On a recent trip to Jamaica, I found myself annoyed when the group I was with stopped at the local Margaritaville to get a taste of the “real” Jamaica. The beach was packed with beach chairs and cluttered with tourists who shelled out bundles of cash for slushy alcoholic drinks in plastic cups and strings of beads being sold by local hawkers.
I looked up and down the beach. Resorts lined the beach as far as I could see. Buildings that were several stories high faded into pools faded into beach bars faded into beach and then into the ocean.
After our stop at Margaritaville, we made our way to a tour operator that offered an array of activities, which included zip lining, horseback riding, quad tours and dog sledding. Though I enjoyed our dog sledding excursion, I pondered the absurdity of the experience. I could have been in any place in the world doing the exact same thing.
As we drove back to our own resort, I looked out the window at the passing homes and storefronts. People spilled out of the open-air bars and sat on the steps of the small shops.
That’s where I wanted to be: In the “real” Jamaica.

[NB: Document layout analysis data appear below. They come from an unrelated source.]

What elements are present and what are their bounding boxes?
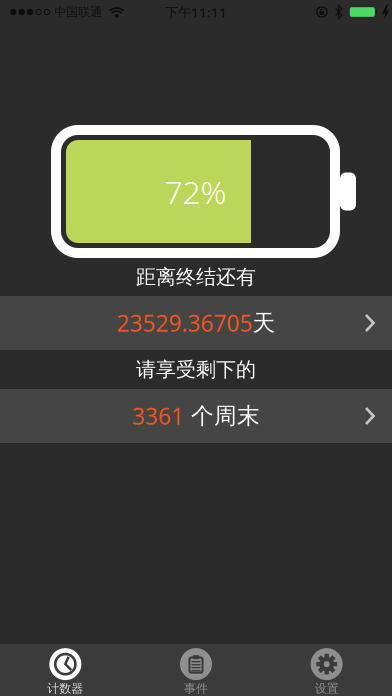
staticText: 距离终结还有 xyxy=(136,265,256,289)
staticText: 事件 xyxy=(184,681,208,696)
button[interactable]: 23529.36705 xyxy=(0,296,392,350)
button[interactable]: 3361 xyxy=(0,389,392,443)
staticText: 请享受剩下的 xyxy=(136,357,256,382)
staticText: 下午11:11 xyxy=(165,3,227,21)
staticText: 3361 xyxy=(132,401,184,431)
staticText: 中国联通 xyxy=(54,5,102,19)
staticText: 23529.36705 xyxy=(116,308,252,338)
staticText: 个周末 xyxy=(184,402,260,430)
staticText: 设置 xyxy=(315,681,339,696)
staticText: 计数器 xyxy=(47,681,83,696)
staticText: 72% xyxy=(164,170,226,213)
button[interactable]: 事件 xyxy=(131,644,261,696)
staticText: 天 xyxy=(252,309,276,337)
button[interactable]: 设置 xyxy=(261,644,392,696)
button[interactable]: 计数器 xyxy=(0,644,131,696)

I wanted the authentic experience.
The area with the local shops gradually faded into the stretch of town that housed the local bars and clubs and that slowly turned into the stretch of resorts in Montego Bay. I began questioning my desire to visit the “real” Jamaica and started to wonder what the “real” Jamaica really was.

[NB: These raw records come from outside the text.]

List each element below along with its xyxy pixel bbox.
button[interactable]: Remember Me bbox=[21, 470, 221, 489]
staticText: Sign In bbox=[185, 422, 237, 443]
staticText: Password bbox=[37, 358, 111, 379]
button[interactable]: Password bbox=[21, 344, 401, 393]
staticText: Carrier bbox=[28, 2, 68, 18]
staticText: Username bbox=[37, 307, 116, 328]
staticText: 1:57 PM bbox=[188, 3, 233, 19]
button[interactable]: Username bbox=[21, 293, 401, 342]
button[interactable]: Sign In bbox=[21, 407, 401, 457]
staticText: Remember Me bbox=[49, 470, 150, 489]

I assumed that Jamaica as a whole was an “authentic” place with a culture defined on its own terms that has since had to accommodate the influx of fancy lodgings and expensive excursions that people need to entertain themselves. However, many of the people who work at and promote these places are Jamaican themselves. Does being affiliated with these seemingly “unauthentic” experiences and influences make them any less Jamaican? Their lives undoubtedly took a different path because of these resorts and tour providers. The island could have remained a void in the Caribbean Sea, but like many nations in the Caribbean, development and the resulting tourism has become extremely important to Jamaica.
Sure, their lives are different because of development, but does that make the country and these people any less Jamaican and any less “real?” Are Margaritaville and zip lining tours as much a part of the Jamaican culture as reggae and Bob Marley are? Do safaris through the Maasai Mara make Kenya any less of a nation or has the country and its people simply redefined themselves to incorporate the experience? When tourists are charged one price and locals another, has a distinction been made between one culture and another, or is the elevated price just a part of the ingrained culture?

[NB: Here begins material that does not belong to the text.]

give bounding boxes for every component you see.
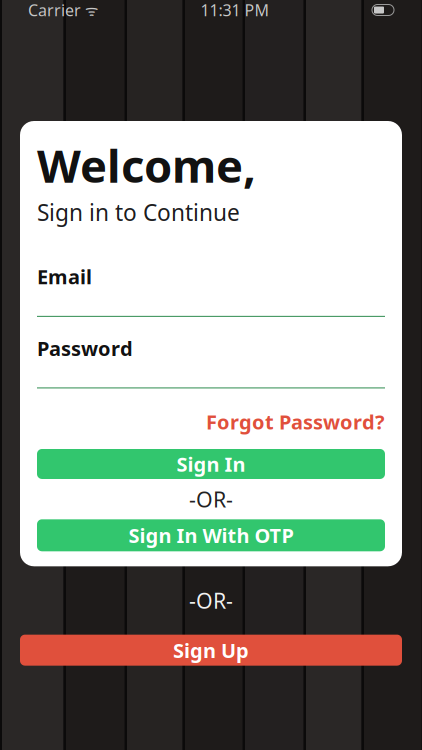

I’ve explored the effect of cultural tourism on local communities in the past, and it continues to be a topic that haunts me as I travel. Because I am always an outsider when I go somewhere else, I always wonder if what I’m experiencing is real or simply a façade designed to make me feel like I’m witnessing something authentic.
I’m curious to know how others feel about this issue. What defines a culture to you, and is any experience an authentic one, regardless of how tacky or touristy it seems?